Now reload these files to overwrite the (larger) source shapefiles in memory: The NTS/SNRC codes in cfg$out$code should match those in the NTS mapsheet collection for BC (PDF link).

snrc.sf = sf::st_read(cfg$out$fname$shp['snrc'])
prov.sf = sf::st_read(cfg$out$fname$shp['prov'])
cfg$out$code = snrc.sf$NTS_SN

Create latitude, longitude layers via sp package (takes around 5 minutes), then save to disk (622 MB)

# load the in-province mask (raster), convert to points dataframe 
bc.mask.tif = raster::raster(cfg$out$fname$tif$full['prov'])
bc.coords.df = data.frame(raster::coordinates(bc.mask.tif))
sp::coordinates(bc.coords.df) = c('x', 'y')
sp::proj4string(bc.coords.df) = raster::crs(bc.mask.tif)

# reproject to lat/long, apply mask, and write
bc.coords.df = sp::spTransform(bc.coords.df, CRS=sp::CRS('+proj=longlat +ellps=GRS80'))
raster::writeRaster(raster::mask(raster::setValues(bc.mask.tif, bc.coords.df$y), bc.mask.tif), cfg$out$fname$tif$full['latitude'], overwrite=TRUE)
raster::writeRaster(raster::mask(raster::setValues(bc.mask.tif, bc.coords.df$x), bc.mask.tif), cfg$out$fname$tif$full['longitude'], overwrite=TRUE)
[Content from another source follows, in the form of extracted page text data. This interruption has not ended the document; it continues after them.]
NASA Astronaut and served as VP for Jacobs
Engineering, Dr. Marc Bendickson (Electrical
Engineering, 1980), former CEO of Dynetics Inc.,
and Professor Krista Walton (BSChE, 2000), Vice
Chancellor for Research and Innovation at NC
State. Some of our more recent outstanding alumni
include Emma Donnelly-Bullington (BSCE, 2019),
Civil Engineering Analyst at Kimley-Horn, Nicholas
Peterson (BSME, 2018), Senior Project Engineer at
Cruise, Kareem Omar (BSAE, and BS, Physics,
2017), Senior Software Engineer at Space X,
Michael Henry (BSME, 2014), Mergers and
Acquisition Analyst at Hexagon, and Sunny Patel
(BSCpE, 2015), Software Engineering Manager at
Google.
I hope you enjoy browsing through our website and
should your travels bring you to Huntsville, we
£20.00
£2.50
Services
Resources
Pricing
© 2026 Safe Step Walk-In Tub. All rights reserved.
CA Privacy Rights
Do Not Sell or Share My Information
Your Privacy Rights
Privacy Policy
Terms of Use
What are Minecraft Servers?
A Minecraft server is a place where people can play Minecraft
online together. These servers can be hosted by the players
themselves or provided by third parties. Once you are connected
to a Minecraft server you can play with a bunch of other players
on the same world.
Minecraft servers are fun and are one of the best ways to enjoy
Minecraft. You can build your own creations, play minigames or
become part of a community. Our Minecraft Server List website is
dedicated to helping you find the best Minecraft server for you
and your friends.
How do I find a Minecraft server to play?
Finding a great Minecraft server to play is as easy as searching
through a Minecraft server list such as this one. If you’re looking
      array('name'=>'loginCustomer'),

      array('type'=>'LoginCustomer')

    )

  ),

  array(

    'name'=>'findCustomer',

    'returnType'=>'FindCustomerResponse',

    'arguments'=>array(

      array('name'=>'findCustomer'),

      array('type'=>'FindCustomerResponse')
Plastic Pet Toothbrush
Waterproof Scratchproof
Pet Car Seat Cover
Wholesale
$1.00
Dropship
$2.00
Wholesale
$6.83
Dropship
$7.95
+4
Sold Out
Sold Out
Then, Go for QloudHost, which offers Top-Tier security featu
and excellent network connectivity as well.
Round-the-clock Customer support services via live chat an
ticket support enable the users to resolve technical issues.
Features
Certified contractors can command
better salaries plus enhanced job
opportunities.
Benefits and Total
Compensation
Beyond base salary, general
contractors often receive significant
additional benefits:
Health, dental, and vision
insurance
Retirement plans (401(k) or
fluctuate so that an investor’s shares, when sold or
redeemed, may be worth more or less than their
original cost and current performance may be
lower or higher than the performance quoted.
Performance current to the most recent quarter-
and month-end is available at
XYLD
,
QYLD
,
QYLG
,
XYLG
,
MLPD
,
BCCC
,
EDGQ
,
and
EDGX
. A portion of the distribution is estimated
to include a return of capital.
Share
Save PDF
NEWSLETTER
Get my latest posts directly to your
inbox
Finally, split these layers up into mapsheets corresponding to the NTS/SNRC codes (638 MB)

# reload the mapsheet polygons 
snrc.sf = sf::st_read(cfg$out$fname$shp['snrc'])

# function call to crop and save blocks (writes )
cfg.blocks = MPB_split(cfg, snrc.sf)

# update metadata list `cfg` and save it to `data.dir`.
cfg = MPB_metadata(collection, cfg.in=cfg, cfg.out=list(fname=list(tif=list(block=cfg.blocks))))
saveRDS(cfg, file=cfg.filename)

Metadata (including file paths) can now be loaded from 'borders.rds' located in data.dir using readRDS().